Cancer mortality among Brazilian miners during 1979-2005

Gesiele Veríssimo Raphael Mendonça Armando Meyer Sobre os autores

Resumos

Os mineiros estão expostos ocupacionalmente a muitos fatores de risco como as poeiras, gases tóxicos, falta de oxigênio, altas temperaturas, metais e radioatividade. A mineração contribui com cerca de 5% do produto interno bruto (PIB) brasileiro e mais de 70% de todas as minas estão localizadas entre as Regiões Sul e Sudeste. O objetivo deste estudo foi avaliar a mortalidade da população mineradora brasileira e das regiões Sul e Sudeste por todas as neoplasias e especificamente pelos cânceres de pulmão/brônquio/traqueia e estômago entre 1979-2005, comparando com a população geral do país e das regiões selecionadas. Os dados de morte foram obtidos através do Sistema de Informação sobre Mortalidade (SIM), de acordo com a CID-9 e CID-10. Em seguida, foi calculada a razão de chance de mortalidade (Mortality Odds Ratio - MOR), estratificada por idade (<60 e >60 anos) e por períodos de morte (1979-1987; 1988-1996; 1997-2005). Os mineradores brasileiros apresentaram um risco de morte elevado para as causas selecionadas e as maiores magnitudes foram encontradas entre os trabalhadores mais jovens. Além disso, houve tendências de aumento do risco ao longo dos três períodos estudados entre os grupos de mineiros de todas as idades (20+ anos). Mineiros das regiões Sul e Sudeste exibiram uma elevação no risco de morte por alguns cânceres, principalmente entre os mais jovens.
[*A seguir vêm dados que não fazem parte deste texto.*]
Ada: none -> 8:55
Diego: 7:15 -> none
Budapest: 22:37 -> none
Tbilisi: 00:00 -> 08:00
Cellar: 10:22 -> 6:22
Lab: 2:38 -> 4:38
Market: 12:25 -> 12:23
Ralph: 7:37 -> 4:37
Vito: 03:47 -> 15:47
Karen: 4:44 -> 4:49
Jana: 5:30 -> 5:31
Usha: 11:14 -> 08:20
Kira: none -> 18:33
Na região Sudeste, a população de mineiros chegou a apresentar um risco duas vezes maior de morte por câncer de estômago quando comparada aos trabalhadores não mineiros. Nossos resultados sugerem que mineiros brasileiros apresentam risco elevado de morte por câncer.
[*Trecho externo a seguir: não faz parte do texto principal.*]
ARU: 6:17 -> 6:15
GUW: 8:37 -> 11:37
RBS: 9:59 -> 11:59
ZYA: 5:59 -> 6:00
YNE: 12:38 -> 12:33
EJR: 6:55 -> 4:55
mortalidade; mineração; neoplasias


Miners are exposed to many risk factors related to their working environment, such as dusts, noxious gases, lack of oxygen, high temperature, metals, and radioactivity. Mining contributes with about 5% to the Brazilian Gross Domestic Product and more than 70% of all mines are located in the South and Southeast regions of the country. The aim of this study was to evaluate the mortality, by any neoplasms and specifically by lung/bronchial/tracheal and stomach cancers, among miners from Brazil, and from the South and Southeast regions between 1979-2005 and comparing it with that experienced by the general population of the country or the said regions. The data of the deaths of miners was obtained through Brazilian Mortality Information System (Sistema de Informação sobre Mortalidade - SIM) according to ICD-9 and ICD-10 from all the country and from the South and Southeast Brazilian regions. Then, the Mortality Odds Ratio (MOR) was calculated, stratified by age (<60 and 60+ years old) and periods of death (1979-1987; 1988-1996; 1997-2005). Brazilian miners showed an increased risk of dying from the herein studied causes, and the highest magnitudes were found among younger workers. Moreover, there were trends of increased risk throughout the three studied periods among the groups of miners of all ages (20+ years old). Miners from South and Southeast regions showed an increased risk of death from some cancers, especially among the younger ones. In the Southeast region, the miners' population showed double the risk of death from stomach cancer when compared to the reference population. Our results suggest that Brazilian miners are at increased risk to die from cancer.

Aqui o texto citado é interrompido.